IPO stands for initial public offering. It refers to a corporation offering shares of its stock for sale to the general public. IPOs or initial public offerings are done through stock exchanges such as the New York Stock Exchange and the Chicago Stock Exchange.

 

The process for an IPO is somewhat lengthy. It also requires the corporation planning to go public to hire the services of an underwriter. The underwriter takes care of much of the work required before a company can list its shares for sale to the public on a major stock exchange such as the New York Stock Exchange.

 

An underwriter is usually but not always an investment banking firm such as Morgan Stanley. The underwriter prices the stock for the corporation, determines when it will be launched, generates interest for the stock, complies with rules and regulations, files paperwork, and is responsible for the actual sale of the stock when it is initially launched.

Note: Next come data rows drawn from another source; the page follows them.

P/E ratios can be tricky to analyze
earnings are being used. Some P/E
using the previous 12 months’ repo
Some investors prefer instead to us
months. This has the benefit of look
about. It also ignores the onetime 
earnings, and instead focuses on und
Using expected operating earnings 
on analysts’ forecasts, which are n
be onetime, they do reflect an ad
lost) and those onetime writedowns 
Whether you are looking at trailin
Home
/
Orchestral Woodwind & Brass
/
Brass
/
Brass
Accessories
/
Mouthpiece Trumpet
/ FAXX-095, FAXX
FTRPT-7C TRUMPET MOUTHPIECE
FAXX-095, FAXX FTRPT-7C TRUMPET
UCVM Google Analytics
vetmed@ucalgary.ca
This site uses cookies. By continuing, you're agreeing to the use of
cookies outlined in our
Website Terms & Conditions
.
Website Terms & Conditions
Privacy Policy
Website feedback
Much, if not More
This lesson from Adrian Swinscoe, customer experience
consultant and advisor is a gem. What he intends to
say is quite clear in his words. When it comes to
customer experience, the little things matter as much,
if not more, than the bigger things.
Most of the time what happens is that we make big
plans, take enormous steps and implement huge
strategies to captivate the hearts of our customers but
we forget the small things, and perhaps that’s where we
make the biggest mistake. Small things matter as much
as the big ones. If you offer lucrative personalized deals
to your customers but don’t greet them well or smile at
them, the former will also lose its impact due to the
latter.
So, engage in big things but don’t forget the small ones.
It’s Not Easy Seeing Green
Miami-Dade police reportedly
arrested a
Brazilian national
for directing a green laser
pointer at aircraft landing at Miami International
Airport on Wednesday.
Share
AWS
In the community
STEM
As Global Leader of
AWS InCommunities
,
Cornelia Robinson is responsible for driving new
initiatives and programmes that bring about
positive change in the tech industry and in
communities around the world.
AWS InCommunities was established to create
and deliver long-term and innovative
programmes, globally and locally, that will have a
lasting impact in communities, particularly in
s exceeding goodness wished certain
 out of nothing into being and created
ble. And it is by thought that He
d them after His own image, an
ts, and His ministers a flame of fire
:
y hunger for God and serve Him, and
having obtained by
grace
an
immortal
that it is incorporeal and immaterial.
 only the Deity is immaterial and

In exchange for these services, the underwriter usually takes a commission of about 2-8% of each sale of stock.

 

What is a Direct Listing?

A direct listing also offers shares of company stock for sale to the public. It does this without the services of an intermediary that prices, advertises, and sells the stock as in an initial public offering. The direct listing can be thought of as a faster, more direct way for a company to offer shares of company stock for sale to the public.

 

The Major Differences Between an IPO and a Direct Listing

When a company undertakes an IPO, it is selling new shares of stock that have just been created. A direct listing only sells existing company stock. No new shares are created in a direct listing. This is one of the key differences.

 

For a direct listing to work, current shareholders (often company founders and employees that own company stock) must be willing to sell their existing shares in the company. This is in contrast to an IPO where new shares are offered for sale.

 

The underwriter does much of the work in an IPO, but they charge a fee for their service. A direct listing does not need an underwriter and saves money in this regard. However, a direct listing may be more challenging because the company may lack the expertise and time to price, market, and sell its existing shares to the public.